WITH recent_orders AS (
SELECT *
FROM orders
WHERE order_date >= DATE_TRUNC('month', today()) - INTERVAL '3' MONTH
AND fulfillment_status <> 'CANCELLED'
)
SELECT c.region,
COUNT(*) AS order_count,
COUNT(o.id) AS row_count,
COUNT(DISTINCT o.product_id) AS product_count,
MIN(o.total_amount) AS min_amount,
AVG(o.total_amount) AS avg_amount
FROM recent_orders o
JOIN customers c ON o.customer_id = c.id
LEFT JOIN products p ON o.product_id = p.id
WHERE c.status = 'ACTIVE'
AND o.total_amount > 0
AND p.is_active = TRUE
AND EXISTS (
SELECT 1
FROM support_tickets t
WHERE t.customer_id = c.id
AND t.created_at > DATE_TRUNC('month', today()) - INTERVAL '1' MONTH
)
GROUP BY c.region
HAVING COUNT(*) > 100
ORDER BY order_count DESC
LIMIT 10;
Phase 1: Prep & Stats
Phase 1 makes the query easy to reason about and equips it with the data needed for costing. On our example, the optimizer performs these concrete steps:
1. Flatten the subquery
Turn the EXISTS (...) check into a regular join so the rest of the pipeline sees a single join tree.
# Before (correlated)
customers ─┐
├─ JOIN ─ orders
support ───┘ │
└─ EXISTS (references customers)
# After (semi-join)
customers ─┐
support ───┴─ SEMI JOIN ─ orders
Equivalent SQL (semantics preserved):
FROM (
SELECT *
FROM orders
WHERE order_date >= DATE_TRUNC('month', today()) - INTERVAL '3' MONTH
AND fulfillment_status <> 'CANCELLED'
) o
JOIN customers c ON o.customer_id = c.id
LEFT JOIN products p ON o.product_id = p.id
JOIN (
SELECT DISTINCT customer_id
FROM support_tickets
WHERE created_at > DATE_TRUNC('month', today()) - INTERVAL '1' MONTH
) t ON t.customer_id = c.id
2. Check metadata shortcuts
If an aggregate such as MIN(o.total_amount) has no filtering, the optimizer fetches it from table statistics instead of scanning:
-- Conceptual replacement when no filters apply
SELECT MIN(total_amount)
FROM orders
# becomes
SELECT table_stats.min_total_amount
In our query filters apply, so we keep the real computation.
3. Attach statistics
During planning, Databend collects row counts, value ranges, and distinct counts for the scanned tables. No SQL changes, but later selectivity and cost estimates stay accurate without any ANALYZE jobs.
4. Normalize aggregates
After statistics are attached, the optimizer rewrites counters it can share. COUNT(o.id) becomes COUNT(*), so the engine maintains a single counter for both usages. Only the SELECT list changes:
SELECT c.region,
COUNT(*) AS order_count,
COUNT(*) AS row_count, -- was COUNT(o.id)
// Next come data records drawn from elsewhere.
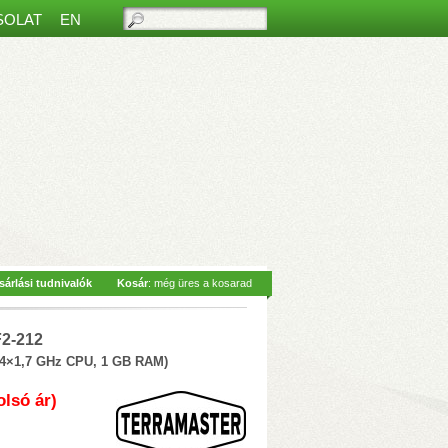
SOLAT
EN
ős beltéri monitorral
– Hívásfogadás
sárlási tudnivalók
Kosár
: még üres a kosarad
 Siri hangvezérlés
– 2-vezetékes
az
F2-212
(4×1,7 GHz CPU, 1 GB RAM)
olsó ár)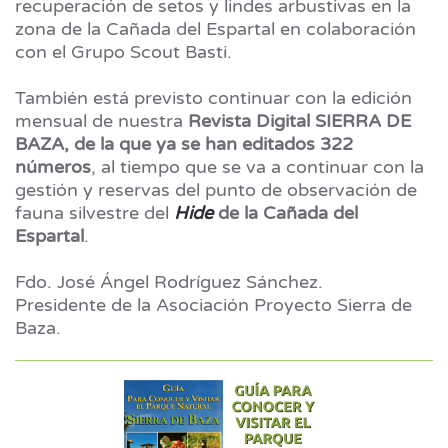
recuperación de setos y lindes arbustivas en la
zona de la Cañada del Espartal en colaboración
con el Grupo Scout Basti.
También está previsto continuar con la edición
mensual de nuestra
Revista Digital SIERRA DE
BAZA, de la que ya se han editados 322
números
, al tiempo que se va a continuar con la
gestión y reservas del punto de observación de
fauna silvestre del
Hide
de la Cañada del
Espartal
.
Fdo. José Ángel Rodríguez Sánchez.
Presidente de la Asociación Proyecto Sierra de
Baza.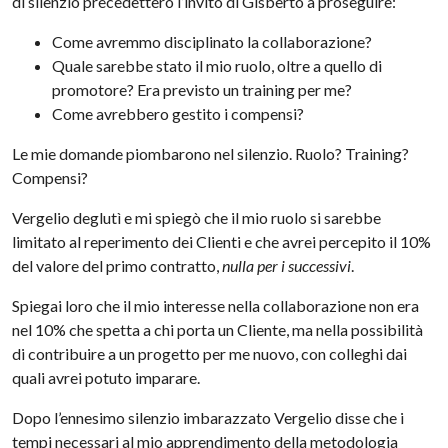
di silenzio precedettero l’invito di Gisberto a proseguire:
Come avremmo disciplinato la collaborazione?
Quale sarebbe stato il mio ruolo, oltre a quello di
promotore? Era previsto un training per me?
Come avrebbero gestito i compensi?
Le mie domande piombarono nel silenzio. Ruolo? Training?
Compensi?
Vergelio deglutì e mi spiegò che il mio ruolo si sarebbe
limitato al reperimento dei Clienti e che avrei percepito il 10%
del valore del primo contratto,
nulla per i successivi
.
Spiegai loro che il mio interesse nella collaborazione non era
nel 10% che spetta a chi porta un Cliente, ma nella possibilità
di contribuire a un progetto per me nuovo, con colleghi dai
quali avrei potuto imparare.
Dopo l’ennesimo silenzio imbarazzato Vergelio disse che i
tempi necessari al mio apprendimento della metodologia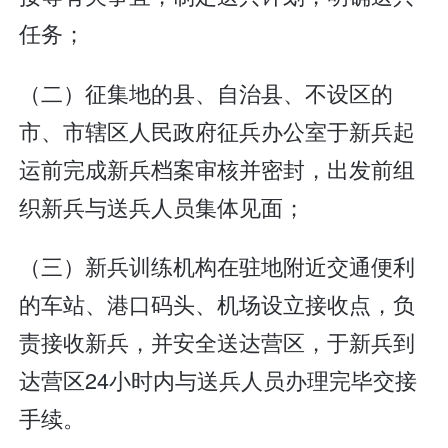
任务；
（二）征集地的县、自治县、不设区的
市、市辖区人民政府征兵办公室于新兵起
运前完成新兵档案审核并密封，出发前组
织新兵与送兵人员集体见面；
（三）新兵训练机构在驻地附近交通便利
的车站、港口码头、机场设立接收点，负
责接收新兵，并安全送达营区，于新兵到
达营区24小时内与送兵人员办理完毕交接
手续。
COUNT(DISTINCT o.product_id) AS product_count,
MIN(o.total_amount) AS min_amount,
AVG(o.total_amount) AS avg_amount
...
Phase 2: Refine the Logic
Phase 2 runs targeted rewrites that keep only the work we truly need:
1. Push filters/limits down
# Before
Filter (o.total_amount > 0)
└─ Scan (recent_orders)
# After
Scan (recent_orders, pushdown_predicates=[total_amount > 0])
Sorting with a limit also tightens up:
# Before
Limit (10)
└─ Sort (order_count DESC)
└─ Join (...)
# After
Sort (order_count DESC)
└─ Limit (10)
└─ Join (...)
2. Drop redundancies
# Before
Filter (1 = 1 AND c.status = 'ACTIVE')
└─ ...
# After
Filter (c.status = 'ACTIVE')
└─ ...
3. Split aggregates
# Before
Aggregate (COUNT/AVG)
└─ Scan (recent_orders)
# After
Aggregate (final)
└─ Aggregate (partial)
└─ Scan (recent_orders)
Partial aggregates run close to the data, then a single final step merges the results.
4. Push filters into the CTE
Predicates that reference only CTE columns are pushed inside the definition of recent_orders, shrinking the data before joins:
WITH recent_orders AS (
SELECT *
FROM orders
WHERE order_date >= DATE_TRUNC('month', today()) - INTERVAL '3' MONTH
AND fulfillment_status <> 'CANCELLED'
AND total_amount > 0 -- pushed from outer query
)
Phase 3: Cost & Physical Plan
With a tidy logical plan and fresh statistics, the optimizer makes three decisions:
1. Choose the join order
A statistics-guided dynamic program (DPhpyOptimizer) evaluates join permutations. It prefers building hash tables on the smaller filtered tables (customers, products, support_tickets) while the large fact table (recent_orders) probes them:
customers products
\ /
HASH JOIN (build)
|
recent_orders (probe)
|
SEMI JOIN support_tickets
2. Tighten join semantics
Rule-based passes adjust joins discovered above.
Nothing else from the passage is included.